The journey of four Alabama Quakers to find their home in Monteverde.

Alexander Richey
Alayna Clay
Alexander Richey

In 1948, four young men from Fairhope, Alabama were arrested for refusing to register for the draft. The United States Congress had adopted the Universal Military Training Act of 1948, and all men between the ages of 18 and 26 were required to register, yet these four men refused.  

 

They were Quakers and held pacifist beliefs that were central to the tenets of their religion, but this did not matter to the law. All four were arrested and held in prison for months. Marvin Rockwell was one. He had served as a noncombatant in the Army Medical Corps during World War II, but this time around, Rockwell had felt an objection to the growing militarization of the country and refused to register in protest.

 

At the sentencing trial, Federal Judge John McDuffie laid out the  Quakers’ fate.

 

“This is a government of laws and not of men, and so long as you live here, you should abide by the laws of the land,” said McDuffie. “Those who oppose the laws of this country and this form of government, even when it goes to war, should get out of this country and stay out.”

 

So they did.

Dispatches
from Costa Rica
Presents:
The saying goes 'the grass is always greener...' Does this idyllic notion of the promised land really exist? Listen to this episode of Dispatches to hear their stories, and why you might
leave paradise.

Tune in to more

Dispatches
Rick Juliusson, Co-Director of The Monteverde Friends School, sits in the Friends meeting house, where the Friends gather on Wednesday and Sunday mornings to sit in silent reflection. Vida Magazine | Alayna Clay

The four young men along with 11 other families set out on a journey south looking to flee the country that had imprisoned them for wanting peace. From the window of an aircraft a few bought land, started dairy farms, built a school to educate their children and promptly integrated into the local community of Costa Ricans. They found their peace.

 

Now, 67 years later, the community of Quakers is strong, and the legacy of the original founders from Alabama lives on. The Friends of Monteverde have grown and attracted others from beyond Alabama and Costa Rica.

 

“For lack of a better word, this place is a mecca for certain Quakers,” said Rick Juliusson, Co-Director of the Monteverde Friends School. “People from all over the world quite literally make a kind of pilgrimage here, a pilgrimage for peace.”

 

The school they built has grown to teach over 120 students from both Costa Rica families and foreigners and is considered one of the highest academically performing schools in the country.

 

To this day, Rockwell lives about 100 yards from the school. Now 95, he talks to the visitors who eat at the cafe that his daughter runs in his house and spends his time consumed with his collection of 58,000 stamps.
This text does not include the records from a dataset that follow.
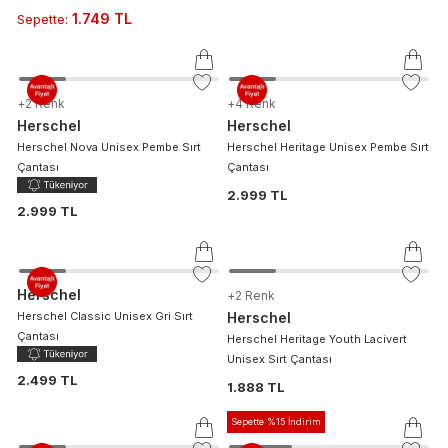
1.749 TL
Sepette
:
+
2
Renk
+
4
Renk
Herschel
Herschel
Herschel Nova Unisex Pembe Sırt
Herschel Heritage Unisex Pembe Sırt
Çantası
Çantası
2.999 TL
2.999 TL
Herschel
+
2
Renk
Herschel Classic Unisex Gri Sırt
Herschel
Çantası
Herschel Heritage Youth Lacivert
Unisex Sırt Çantası
2.499 TL
1.888 TL
Sepette %15 İndirim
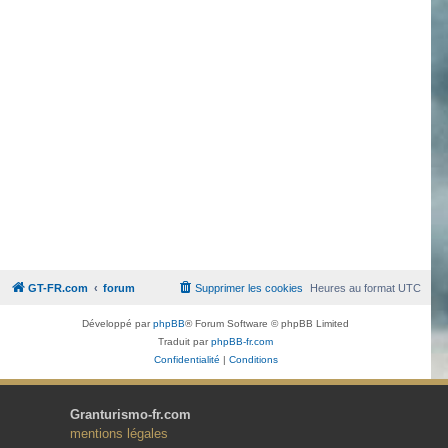
GT-FR.com
forum
Supprimer les cookies
Heures au format
UTC
Développé par
phpBB
® Forum Software © phpBB Limited
Traduit par
phpBB-fr.com
Confidentialité
|
Conditions
Granturismo-fr.com
mentions légales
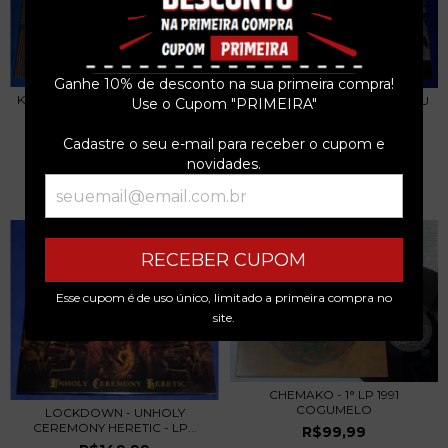
Ganhe 10% de desconto na sua primeira compra!
KISS - MUSIC FROM THE ELDER -
KISS - BLACK DIAMOND - LP EU
Use o Cupom "PRIMEIRA"
LP PICTURE...
2020 - LACR...
R$999,99
R$289,99
Cadastre o seu e-mail para receber o cupom e
novidades.
3
x de
R$333,33
sem juros
3
x de
R$96,66
sem juros
RECEBER CUPOM
Esse cupom é de uso único, limitado a primeira compra no
site.
CHEMAKO - 1° LP 1991
COGUMELO
LOCKDOWN - UNHOLY
CEREMONY HERETIC - LP...
R$99,99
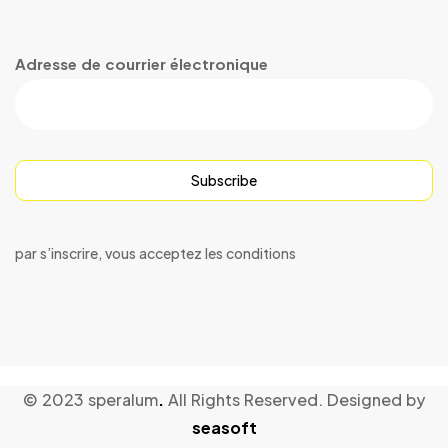
Adresse de courrier électronique
Subscribe
par s’inscrire, vous acceptez les conditions
© 2023 speralum
.
All Rights Reserved. Designed by
seasoft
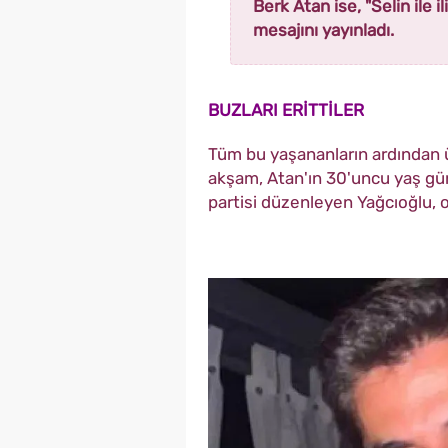
Berk Atan ise, "Selin ile 
mesajını yayınladı.
BUZLARI ERİTTİLER
Tüm bu yaşananların ardından ünl
akşam, Atan'ın 30'uncu yaş gü
partisi düzenleyen Yağcıoğlu, o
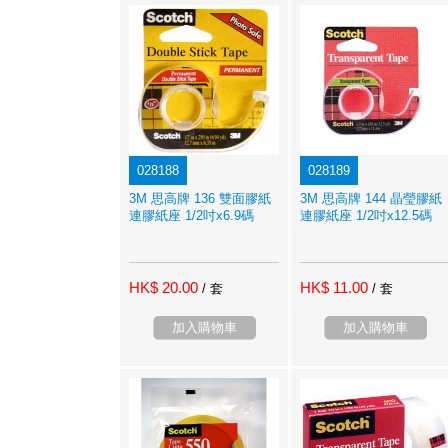
028188
028189
3M 思高牌 136 雙面膠紙
3M 思高牌 144 晶瑩膠紙
連膠紙座 1/2吋x6.9碼
連膠紙座 1/2吋x12.5碼
HK$ 20.00
HK$ 11.00
/ 套
/ 套
加入購物車
加入購物車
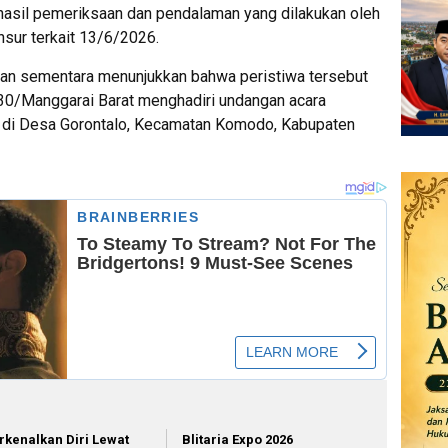
hasil pemeriksaan dan pendalaman yang dilakukan oleh
ur terkait 13/6/2026.
an sementara menunjukkan bahwa peristiwa tersebut
30/Manggarai Barat menghadiri undangan acara
b di Desa Gorontalo, Kecamatan Komodo, Kabupaten
rkenalkan Diri Lewat
Blitaria Expo 2026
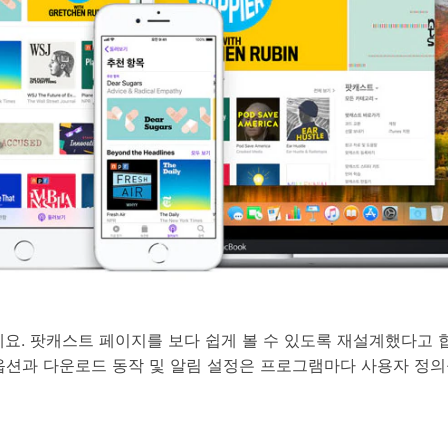
는데요. 팟캐스트 페이지를 보다 쉽게 볼 수 있도록 재설계했다고
 옵션과 다운로드 동작 및 알림 설정은 프로그램마다 사용자 정의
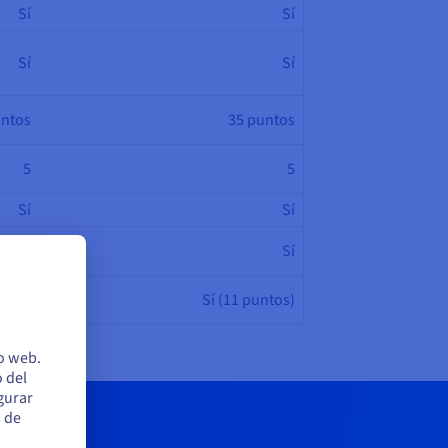
Sí
Sí
Sí
Sí
untos
35 puntos
5
5
Sí
Sí
Sí
Sí
No
Sí (11 puntos)
io web.
 del
egurar
s de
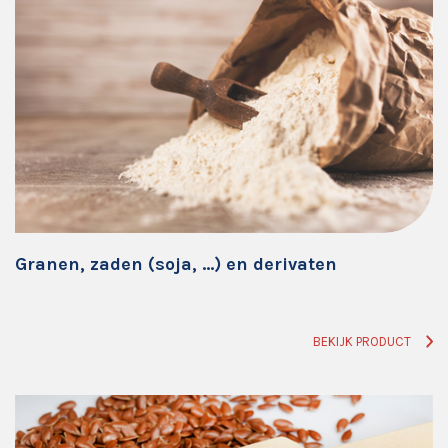
Granen, zaden (soja, …) en derivaten
BEKIJK PRODUCT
Rockwell is one of the few original members who still reside in Monteverde. Others have died or moved back to the states, but a second generation of Quakers still inhabit the community.

Evan Cantu-Hertzler weeds the school’s garden so it is ready for the grades 9 and 10 to plant as a part of their sustainability project. Vida Magazine | Alayna Clay

Benito Guindon is the youngest son of original members Wilford and Lucky Guindon. Benito was among the first generation of children born in Costa Rica. Benito carries on what his father started and looks after goats, sheep and rabbits on their farm, which straddles the continental divide.

 

People from all over the world make a pilgrimage to Monteverde to see how these Quakers live in peace. And for 67 years, they have shown the world that the ideals of peace live on.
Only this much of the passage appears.